To determine if the maintenance effectiveness and tolerability of aripiprazole demonstrated in a 12-week study were maintained in an extension phase (up to 26 weeks).

Methods

This study was the extension of our switching study from other antipsychotics to aripiprazole in symptomatically stable patients with schizophrenia or schizoaffective disorder. All the patients were randomly assigned to the aripiprazole group or the non-aripiprazole group. The effectiveness analysis consisted of the comparison of the upper bound of the 95% confidence interval (CI) of the mean Clinical Global Impression-Improvement (CGI-I) score to 4 (no change) at the end of the study.

Results

At the baseline, the aripiprazole group (n=135) and the non-aripiprazole group (n=31) were comparable with respect to their mean ages, gender distribution, baseline Positive and Negative Syndrome Scale scores, and Clinical Global Impression-Severity (CGI-S) scores. The study showed that the mean CGI-I score was 2.92 (95% CI: 2.72-3.12) in the aripiprazole group and 2.81 (95% CI: 2.35-3.26) in the non-aripiprazole group at 26 weeks. In the aripiprazole group, the remission rates at 12 and 26 weeks were 74.8% and 72.6%, respectively, and 80.2% of the patients with remission at 12 weeks maintained their remission state until the end of the study. About one-fourth of the patients in the aripiprazole group reported one or more spontaneous treatment-emergent adverse events, such as insomnia, headache, and nausea.

Conclusion

This study suggested that most clinically stable outpatients with schizophrenia maintain their remission states after being switched to aripiprazole, without serious symptom aggravation and adverse events over a course of 26 weeks.

INTRODUCTION

Aripiprazole, an atypical antipsychotic, is known to be effective for the maintenance treatment as well as acute treatments of schizophrenia.

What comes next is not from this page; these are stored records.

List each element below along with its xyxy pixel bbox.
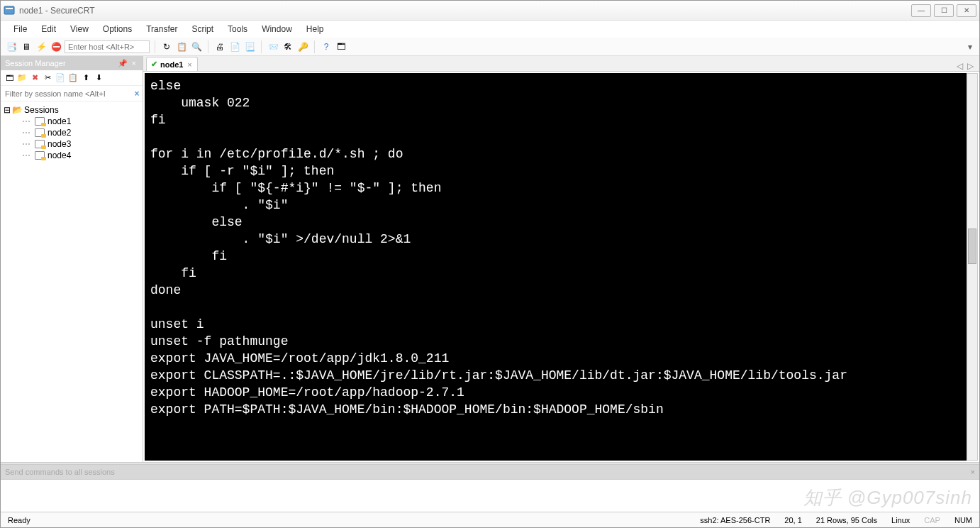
menubar: File Edit View Options Transfer Script T…	[1, 21, 979, 38]
menu-tools[interactable]: Tools	[222, 23, 253, 35]
session-filter: ×	[1, 86, 143, 101]
session-manager-toolbar: 🗔 📁 ✖ ✂ 📄 📋 ⬆ ⬇	[1, 70, 143, 86]
session-node1[interactable]: ⋯node1	[2, 116, 141, 127]
maximize-button[interactable]: ☐	[934, 4, 954, 17]
quick-connect-icon[interactable]: ⚡	[35, 40, 48, 53]
connected-icon: ✔	[151, 60, 157, 69]
cut-icon[interactable]: ✂	[42, 72, 53, 84]
host-input[interactable]	[65, 40, 150, 53]
command-bar-label: Send commands to all sessions	[5, 468, 115, 476]
new-folder-icon[interactable]: 📁	[16, 72, 28, 84]
status-size: 21 Rows, 95 Cols	[816, 516, 877, 524]
about-icon[interactable]: 🗔	[335, 40, 347, 53]
print-icon[interactable]: 🖨	[213, 40, 226, 53]
copy-session-icon[interactable]: 📄	[55, 72, 66, 84]
tab-node1[interactable]: ✔ node1 ×	[146, 57, 198, 71]
menu-file[interactable]: File	[8, 23, 33, 35]
toolbar-separator-3	[261, 40, 262, 53]
session-filter-input[interactable]	[1, 89, 131, 98]
tools-icon[interactable]: 🛠	[282, 40, 294, 53]
session-manager-icon[interactable]: 📑	[5, 40, 18, 53]
find-icon[interactable]: 🔍	[190, 40, 203, 53]
delete-icon[interactable]: ✖	[29, 72, 40, 84]
status-capslock: CAP	[924, 516, 940, 524]
session-manager-panel: Session Manager 📌 × 🗔 📁 ✖ ✂ 📄 📋 ⬆ ⬇ ×	[1, 56, 143, 462]
session-label: node1	[48, 116, 71, 126]
menu-help[interactable]: Help	[301, 23, 330, 35]
toolbar-overflow-icon[interactable]: ▾	[965, 42, 975, 52]
copy-icon[interactable]: 📋	[175, 40, 188, 53]
session-node4[interactable]: ⋯node4	[2, 150, 141, 161]
session-icon	[35, 128, 45, 137]
session-tree: ⊟ 📂 Sessions ⋯node1 ⋯node2 ⋯node3 ⋯node4	[1, 101, 143, 462]
vertical-scrollbar[interactable]	[967, 73, 978, 461]
window-title: node1 - SecureCRT	[19, 6, 911, 16]
tab-close-icon[interactable]: ×	[186, 60, 193, 69]
session-manager-title: Session Manager	[5, 59, 66, 67]
terminal-container: else umask 022 fi for i in /etc/profile.…	[145, 73, 967, 461]
toolbar-separator-2	[208, 40, 208, 53]
session-label: node4	[48, 150, 71, 160]
help-icon[interactable]: ?	[320, 40, 333, 53]
tab-prev-icon[interactable]: ◁	[957, 61, 963, 71]
menu-view[interactable]: View	[65, 23, 94, 35]
toolbar-separator	[155, 40, 155, 53]
command-bar-close-icon[interactable]: ×	[971, 468, 975, 476]
status-cursor-pos: 20, 1	[784, 516, 801, 524]
status-numlock: NUM	[954, 516, 972, 524]
svg-rect-1	[6, 8, 13, 9]
properties-icon[interactable]: 📃	[243, 40, 256, 53]
tab-bar: ✔ node1 × ◁ ▷	[143, 56, 979, 72]
svg-rect-0	[4, 6, 14, 14]
command-bar: Send commands to all sessions ×	[1, 465, 979, 479]
menu-script[interactable]: Script	[186, 23, 219, 35]
down-icon[interactable]: ⬇	[93, 72, 104, 84]
key-icon[interactable]: 🔑	[296, 40, 309, 53]
command-input[interactable]: 知乎 @Gyp007sinh	[1, 479, 979, 512]
session-node2[interactable]: ⋯node2	[2, 127, 141, 138]
session-node3[interactable]: ⋯node3	[2, 138, 141, 150]
scrollbar-thumb[interactable]	[968, 229, 976, 264]
close-button[interactable]: ✕	[957, 4, 976, 17]
status-cipher: ssh2: AES-256-CTR	[700, 516, 770, 524]
new-session-icon[interactable]: 🗔	[4, 72, 15, 84]
status-bar: Ready ssh2: AES-256-CTR 20, 1 21 Rows, 9…	[1, 512, 979, 527]
menu-transfer[interactable]: Transfer	[140, 23, 183, 35]
session-icon	[35, 151, 45, 160]
send-icon[interactable]: 📨	[267, 40, 279, 53]
disconnect-icon[interactable]: ⛔	[50, 40, 62, 53]
paste-icon[interactable]: 📋	[67, 72, 79, 84]
tree-root-sessions[interactable]: ⊟ 📂 Sessions	[2, 104, 141, 116]
collapse-icon[interactable]: ⊟	[4, 105, 11, 115]
watermark: 知乎 @Gyp007sinh	[803, 485, 972, 510]
reconnect-icon[interactable]: ↻	[160, 40, 173, 53]
menu-edit[interactable]: Edit	[35, 23, 62, 35]
tree-root-label: Sessions	[24, 105, 59, 115]
main-area: ✔ node1 × ◁ ▷ else umask 022 fi for i in…	[143, 56, 979, 462]
pin-icon[interactable]: 📌	[116, 59, 130, 68]
app-window: node1 - SecureCRT — ☐ ✕ File Edit View O…	[0, 0, 980, 528]
tab-label: node1	[160, 60, 183, 69]
app-icon	[4, 5, 15, 16]
terminal[interactable]: else umask 022 fi for i in /etc/profile.…	[145, 73, 967, 461]
folder-icon: 📂	[12, 105, 23, 115]
menu-window[interactable]: Window	[256, 23, 298, 35]
session-icon	[35, 117, 45, 126]
session-label: node2	[48, 128, 71, 138]
status-ready: Ready	[8, 516, 30, 524]
minimize-button[interactable]: —	[911, 4, 931, 17]
connect-icon[interactable]: 🖥	[20, 40, 33, 53]
status-os: Linux	[891, 516, 910, 524]
panel-close-icon[interactable]: ×	[130, 59, 138, 67]
options-icon[interactable]: 📄	[228, 40, 241, 53]
toolbar-separator-4	[314, 40, 315, 53]
menu-options[interactable]: Options	[97, 23, 138, 35]
titlebar: node1 - SecureCRT — ☐ ✕	[1, 1, 979, 21]
main-toolbar: 📑 🖥 ⚡ ⛔ ↻ 📋 🔍 🖨 📄 📃 📨 🛠 🔑 ? 🗔 ▾	[1, 38, 979, 56]
tab-next-icon[interactable]: ▷	[967, 61, 974, 71]
session-icon	[35, 140, 45, 148]
session-manager-header: Session Manager 📌 ×	[1, 56, 143, 70]
session-label: node3	[48, 139, 71, 149]
up-icon[interactable]: ⬆	[80, 72, 91, 84]
filter-clear-icon[interactable]: ×	[131, 89, 143, 99]
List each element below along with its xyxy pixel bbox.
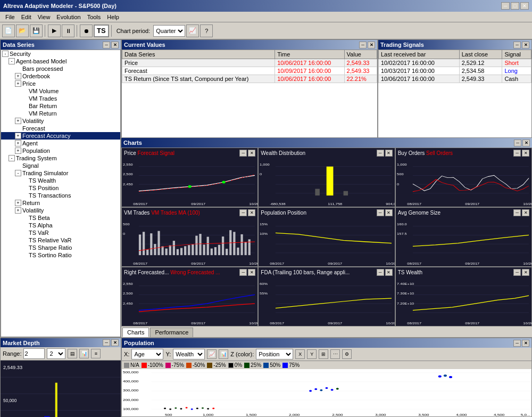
expand-icon[interactable]: + (15, 140, 21, 146)
chart-close-btn[interactable]: ✕ (248, 269, 255, 276)
chart-minimize-btn[interactable]: ─ (239, 150, 247, 157)
tree-item-trading-simulator[interactable]: -Trading Simulator (1, 169, 120, 177)
cv-close-btn[interactable]: ✕ (368, 42, 375, 48)
minimize-button[interactable]: ─ (501, 2, 510, 10)
expand-icon[interactable]: + (15, 133, 21, 139)
charts-minimize-btn[interactable]: ─ (514, 140, 521, 146)
tree-item-ts-position[interactable]: TS Position (1, 184, 120, 192)
play-button[interactable]: ▶ (48, 24, 61, 37)
panel-close-btn[interactable]: ✕ (111, 42, 119, 48)
save-button[interactable]: 💾 (30, 24, 43, 37)
tree-item-orderbook[interactable]: +Orderbook (1, 72, 120, 80)
tree-item-signal[interactable]: Signal (1, 162, 120, 169)
tree-item-population[interactable]: +Population (1, 147, 120, 154)
ts-button[interactable]: TS (94, 24, 109, 37)
chart-icon-button[interactable]: 📈 (186, 24, 199, 37)
ts-minimize-btn[interactable]: ─ (513, 42, 521, 48)
tree-item-vm-return[interactable]: VM Return (1, 110, 120, 117)
tree-item-forecast[interactable]: Forecast (1, 125, 120, 132)
tree-item-ts-var[interactable]: TS VaR (1, 229, 120, 236)
chart-close-btn[interactable]: ✕ (248, 209, 255, 216)
tree-item-return[interactable]: +Return (1, 199, 120, 207)
chart-minimize-btn[interactable]: ─ (377, 150, 384, 157)
tree-container[interactable]: -Security-Agent-based ModelBars processe… (1, 50, 121, 337)
tree-item-forecast-accuracy[interactable]: +Forecast Accuracy (1, 132, 120, 140)
z-axis-select[interactable]: PositionAgeWealth (256, 349, 293, 359)
chart-close-btn[interactable]: ✕ (385, 209, 393, 216)
tree-item-bars-processed[interactable]: Bars processed (1, 65, 120, 72)
tree-item-vm-volume[interactable]: VM Volume (1, 87, 120, 95)
expand-icon[interactable]: - (15, 170, 21, 176)
new-button[interactable]: 📄 (2, 24, 15, 37)
open-button[interactable]: 📂 (16, 24, 29, 37)
chart-minimize-btn[interactable]: ─ (513, 209, 521, 216)
panel-minimize-btn[interactable]: ─ (103, 42, 110, 48)
tree-item-bar-return[interactable]: Bar Return (1, 102, 120, 110)
expand-icon[interactable]: - (9, 155, 15, 161)
expand-icon[interactable]: + (15, 118, 21, 124)
chart-period-select[interactable]: Quarter Day Week Year (153, 25, 185, 37)
chart-minimize-btn[interactable]: ─ (377, 269, 384, 276)
chart-close-btn[interactable]: ✕ (385, 150, 393, 157)
record-button[interactable]: ⏺ (80, 24, 93, 37)
tree-item-vm-trades[interactable]: VM Trades (1, 95, 120, 102)
md-btn-2[interactable]: 📊 (79, 349, 89, 358)
chart-minimize-btn[interactable]: ─ (513, 150, 521, 157)
tree-item-security[interactable]: -Security (1, 50, 120, 58)
md-btn-1[interactable]: ▤ (68, 349, 77, 358)
range-dropdown[interactable]: 2510 (47, 348, 65, 359)
help-button[interactable]: ? (200, 24, 213, 37)
cv-minimize-btn[interactable]: ─ (359, 42, 367, 48)
pop-scatter-btn[interactable]: ⋯ (330, 349, 340, 359)
tree-item-ts-sortino-ratio[interactable]: TS Sortino Ratio (1, 251, 120, 259)
tab-charts[interactable]: Charts (122, 328, 149, 337)
chart-close-btn[interactable]: ✕ (385, 269, 393, 276)
pop-y-btn[interactable]: Y (307, 349, 317, 359)
close-button[interactable]: ✕ (520, 2, 529, 10)
chart-minimize-btn[interactable]: ─ (377, 209, 384, 216)
menu-help[interactable]: Help (104, 13, 122, 21)
tree-item-trading-system[interactable]: -Trading System (1, 154, 120, 162)
pop-settings-btn[interactable]: ⚙ (342, 349, 352, 359)
ts-close-btn[interactable]: ✕ (522, 42, 529, 48)
tree-item-ts-relative-var[interactable]: TS Relative VaR (1, 236, 120, 244)
md-close-btn[interactable]: ✕ (111, 339, 119, 346)
expand-icon[interactable]: - (2, 51, 9, 57)
pop-x-btn[interactable]: X (295, 349, 305, 359)
expand-icon[interactable]: + (15, 73, 21, 79)
charts-close-btn[interactable]: ✕ (522, 140, 530, 146)
tree-item-volatility[interactable]: +Volatility (1, 117, 120, 125)
chart-minimize-btn[interactable]: ─ (239, 269, 247, 276)
menu-edit[interactable]: Edit (18, 13, 35, 21)
chart-close-btn[interactable]: ✕ (248, 150, 255, 157)
expand-icon[interactable]: + (15, 80, 21, 87)
expand-icon[interactable]: + (15, 148, 21, 154)
tree-item-ts-transactions[interactable]: TS Transactions (1, 192, 120, 199)
md-minimize-btn[interactable]: ─ (103, 339, 110, 346)
chart-close-btn[interactable]: ✕ (522, 150, 529, 157)
pop-close-btn[interactable]: ✕ (522, 340, 529, 347)
range-input[interactable] (23, 348, 45, 359)
tree-item-ts-sharpe-ratio[interactable]: TS Sharpe Ratio (1, 244, 120, 251)
expand-icon[interactable]: + (15, 207, 21, 214)
chart-minimize-btn[interactable]: ─ (239, 209, 247, 216)
tree-item-ts-beta[interactable]: TS Beta (1, 214, 120, 222)
md-btn-3[interactable]: ≡ (91, 349, 101, 358)
tree-item-ts-wealth[interactable]: TS Wealth (1, 177, 120, 184)
tree-item-volatility[interactable]: +Volatility (1, 207, 120, 214)
maximize-button[interactable]: □ (511, 2, 519, 10)
pop-chart-btn1[interactable]: 📈 (207, 349, 217, 359)
tree-item-price[interactable]: +Price (1, 80, 120, 87)
tree-item-agent[interactable]: +Agent (1, 140, 120, 147)
y-axis-select[interactable]: WealthAgePosition (173, 349, 205, 359)
pop-minimize-btn[interactable]: ─ (513, 340, 521, 347)
tree-item-agent-based-model[interactable]: -Agent-based Model (1, 58, 120, 65)
tree-item-ts-alpha[interactable]: TS Alpha (1, 222, 120, 229)
expand-icon[interactable]: + (15, 200, 21, 206)
pause-button[interactable]: ⏸ (62, 24, 74, 37)
menu-view[interactable]: View (35, 13, 54, 21)
chart-close-btn[interactable]: ✕ (522, 269, 529, 276)
pop-chart-btn2[interactable]: 📊 (219, 349, 228, 359)
menu-tools[interactable]: Tools (84, 13, 104, 21)
menu-evolution[interactable]: Evolution (53, 13, 84, 21)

Aripiprazole has been demonstrated to be safe and efficacious in previous studies, including short-term studies,1,2 a 26-week placebo-controlled clinical trial,3 and a long-term, 52-week, haloperidol-controlled study.4 According to the results of a 52-week, open-label extension to a 26-week, double-blind, randomized, placebo-controlled study in patients with schizophrenia, aripiprazole showed a similar efficacy to olanzapine for the long-term treatment of acutely psychotic and chronic, stable schizophrenia patients.5
Aripiprazole has also been demonstrated to have a relatively low rate of extrapyramidal symptoms (EPSs) and a low propensity for weight gain and prolactin-related adverse events.1,4-8 These study findings suggest that aripiprazole may be an appropriate drug for the maintenance treatment of schizophrenia.
One of methods to investigate the maintenance efficacy of antipsychotics is to examine the changes in the symptoms or adverse events after switching from one antipsychotic to another in patients with stable symptoms. To investigate the maintenance effectiveness of aripiprazole, we conducted a prospective, non-comparative, open-label study switching from a previous antipsychotic agent to aripiprazole in schizophrenic Korean patients who were symptomatically stable. The early 12-week results of the study demonstrated that majority of the patients were successfully switched from their previous antipsychotics to aripiprazole without serious symptom exacerbation or adverse events over a course of 12 weeks.9
The aims of this paper were to evaluate whether the previously published results of a 12-week study on the maintenance effectiveness and tolerability of aripiprazole would be maintained up to 26 weeks in the patients who consented to participate in a 12-week extension study.

METHODS

Study design

The design of this study was similar to those of the Broad Effectiveness Trial with Aripiprazole (BETA) and EU-BETA studies,10,11 except that the study duration was 26 weeks rather than 8 weeks.
This randomized, open-label, multicenter, 26-week study was designed to evaluate the maintenance efficacy and tolerability of aripiprazole when symptomatically stable patients with schizophrenia or schizoaffective disorder were switched from their previous prescribed oral antipsychotics to aripiprazole. The trial was conducted at 26 centers throughout Korea.

Subjects

The subjects who met all the following criteria were eligible for this study: 1) age: ≥18 years and ≤65 years; 2) diagnosis of schizophrenia or schizoaffective disorder (Diagnostic and Statistical Manual of Mental Disorders, Fourth Edition, DSM-IV criteria) requiring long-term antipsychotic treatment; 3) symptomatically stable on a constant dose of antipsychotics for at least one month; and 4) non-admission to a hospital for at least three months prior to the study. The subjects were excluded from this study if they: 1) were undergoing their first treatment with an antipsychotic agent; 2) had taken clozapine during the last three months; 3) had unstable medical conditions; 4) had a history of tardive dyskinesia or neuroleptic malignant syndrome; or 5) were pregnant or breastfeeding.
All the patients who were assigned to the aripiprazole group were prescribed a starting dose of 10 mg, with gradual dose adjustment allowed within a range of 10-30 mg/day at the discretion of the investigator's judgment during the 26-week trial. The patients who were randomized to the non-aripiprazole group were treated with medications that they had not received in their prior treatment, in accordance with the generally accepted clinical practice. The patients were gradually discontinued from their previous antipsychotic medication during the first two weeks after randomization.
Of the 292 randomized patients, 186 (63.7%) completed the previous 12-week trial (Fig. 1). At 12 weeks (baseline of the extension study), a written informed consent was again obtained from the patients who agreed to participate in the extension study. Of the 186 patients completing the 12-week treatment phase, 166 agreed to enroll to long-term extension study. This 14-week extension study was approved by respective institutional review boards.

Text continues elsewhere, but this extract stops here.